President Rafael Angel Calderon of Costa Rica was in Washington while the Earth Council met in San Jose, meeting with President Bill Clinton. Although Clinton proclaimed that this was the first time in the 20th century that a US President was meeting a group of democratically elected Presidents from Central America (Calderon was in a group of five), some of the participants at the Council meeting here noted with dismay the decision of US State Department to close down 21 USAID missions.
One survey showed public support in the US for foreign-aid eroding significantly with the end of the Cold War. In 1985, annual US foreign-aid was $18.5 billion; in 1993, the figure is $14.4 billion, which represents only about 1 percent of total Federal spending and encompasses everything from population assistance to disaster relief to contributions for the UN system. About 40 percent of this aid is earmarked for the Middle East (primarily to Egypt and Israel under arrangements dating back to the Camp David Accords of 1978), and the former Soviet Union. Now the Office of Management and Budget has told the State Department that it must reduce foreign-aid by another 6.5 percent in the next budget. Latin American countries face foreign-aid cutbacks of up to 60 percent. For development specialists, such news is most unwelcome.
DANCING IN THE STREETS
The National Theatre built in 1897 is one of the most beautiful buildings, in San Jose. The frescoes, painted ceilings and ornate carvings transport one to a different era. The inauguration of the Earth Council took place here. After the ceremony we heard a lot of rejoicing in the streets. Cars, fire engines, merry revellers crowded the narrow streets of the city, with bells ringing, people shouting and horns tooting. Some Council members thought it might have something to do with the event but we soon found out that the Costa Ricans were rejoicing because their national team had defeated Mexico in soccer by a score of 2-0.

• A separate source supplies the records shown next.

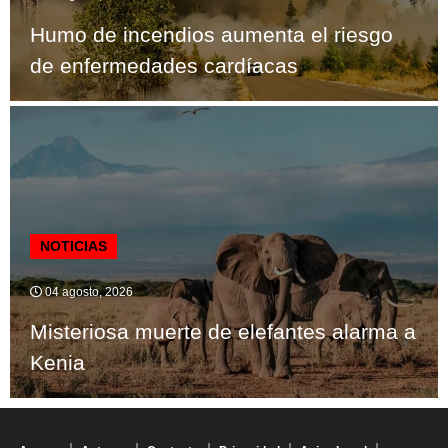
Humo de incendios aumenta el riesgo
de enfermedades cardíacas
NOTICIAS
04 agosto, 2026
Misteriosa muerte de elefantes alarma a
Kenia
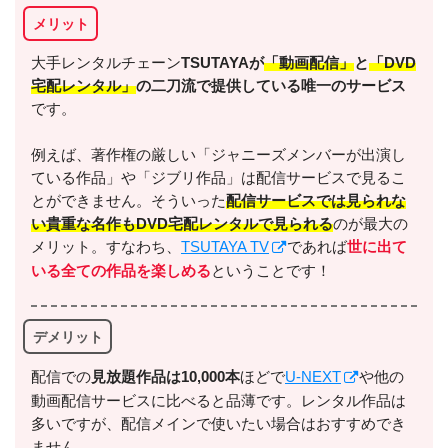
メリット
出典:
U-NEXT
大手レンタルチェーン
TSUTAYAが
「動画配信」
と
「DVD
宅配レンタル」
の二刀流で提供している唯一のサービス
です。
例えば、著作権の厳しい「ジャニーズメンバーが出演し
＼＼31日間無料!!お試し解約もOK／／
ている作品」や「ジブリ作品」は配信サービスで見るこ
とができません。そういった
配信サービスでは見られな
今すぐ無料でU-NEXTで見る
い貴重な名作もDVD宅配レンタルで見られる
のが最大の
メリット。すなわち、
TSUTAYA TV
であれば
世に出て
いる全ての作品を楽しめる
ということです！
デメリット
配信での
⾒放題作品は10,000本
ほどで
U-NEXT
や他の
出典:
U-NEXTヘルプセンター
動画配信サービスに比べると品薄です。レンタル作品は
多いですが、配信メインで使いたい場合はおすすめでき
ません。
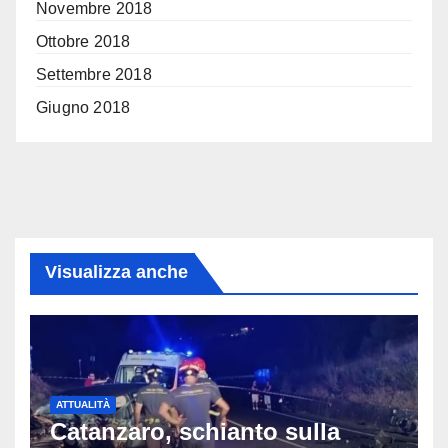
Novembre 2018
Ottobre 2018
Settembre 2018
Giugno 2018
Visualizza anche
ATTUALITÀ
Catanzaro, schianto sulla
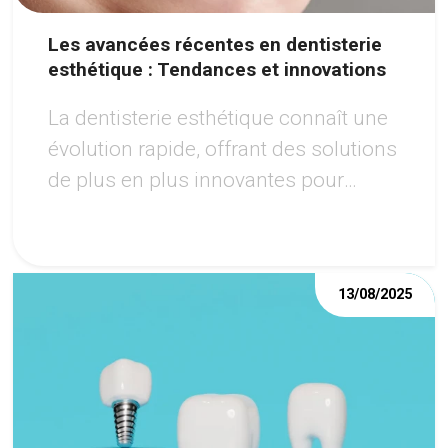
Les avancées récentes en dentisterie
esthétique : Tendances et innovations
La dentisterie esthétique connaît une
évolution rapide, offrant des solutions
de plus en plus innovantes pour
améliorer l'apparence du sourire.
13/08/2025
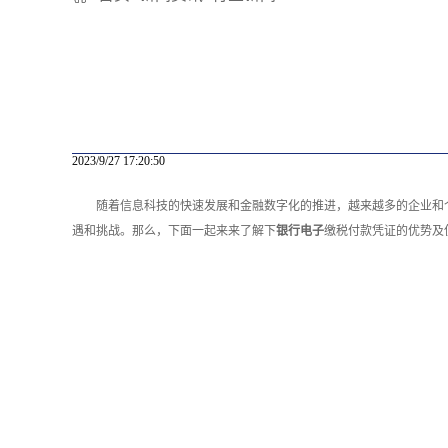
2023/9/27 17:20:50
随着信息科技的快速发展和金融数字化的推进，越来越多的企业和
遇和挑战。那么，下面一起来来了解下
银行电子
缴税付款凭证的优势及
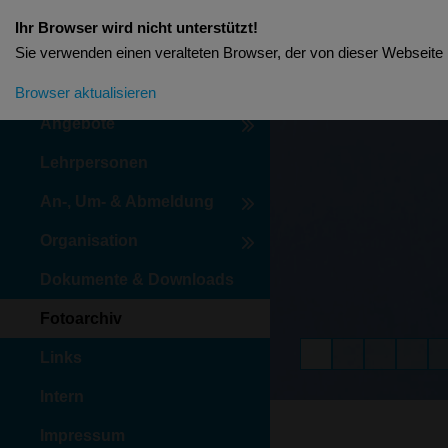
Ihr Browser wird nicht unterstützt!
Sie verwenden einen veralteten Browser, der von dieser Webseite n
Aktuelles
Browser aktualisieren
Angebote
Lehrpersonen
An-, Um- & Abmeldung
Organisation
Dokumente & Downloads
Fotoarchiv
Links
Intern
Impressum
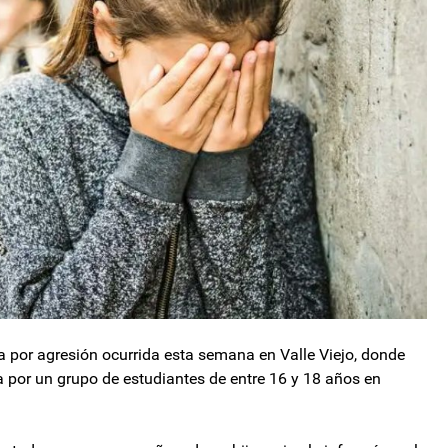
a por agresión ocurrida esta semana en Valle Viejo, donde
 por un grupo de estudiantes de entre 16 y 18 años en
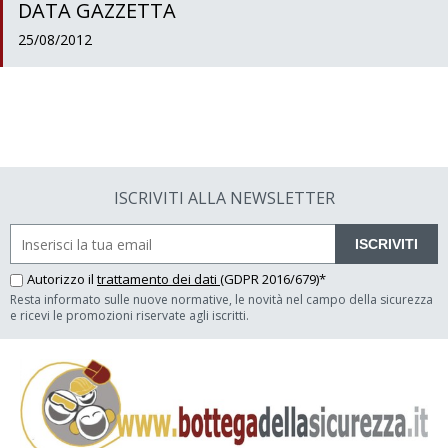
DATA GAZZETTA
25/08/2012
ISCRIVITI ALLA NEWSLETTER
ISCRIVITI
Autorizzo il
trattamento dei dati
(GDPR 2016/679)*
Resta informato sulle nuove normative, le novità nel campo della sicurezza
e ricevi le promozioni riservate agli iscritti.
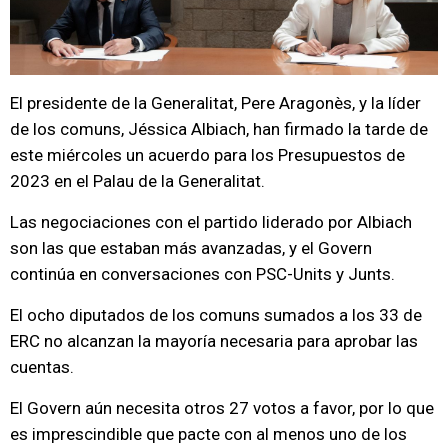
El presidente de la Generalitat, Pere Aragonès, y la líder
de los comuns, Jéssica Albiach, han firmado la tarde de
este miércoles un acuerdo para los Presupuestos de
2023 en el Palau de la Generalitat.
Las negociaciones con el partido liderado por Albiach
son las que estaban más avanzadas, y el Govern
continúa en conversaciones con PSC-Units y Junts.
El ocho diputados de los comuns sumados a los 33 de
ERC no alcanzan la mayoría necesaria para aprobar las
cuentas.
El Govern aún necesita otros 27 votos a favor, por lo que
es imprescindible que pacte con al menos uno de los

The Council Secretariat showed grace under pressure: Elizabeth Garfunkel, who transcribed the proceedings, was an invaluable asset for reporters, Aziyade Poltier-Mutal, the chief information officer, was equally helpful to the media; Mirian Vilela, who arranged all our transportation, deserves special thanks for keeping dozens of itineraries in control, and P. Krishnamurthy, the taciturn Indian who welcomed us at the airport, was also there to see us off. Being a whiz in six languages, he was able to say “adieu” in many tongues. With the great demands on this patience, Krishnamurthy surely breathed easier after the meeting.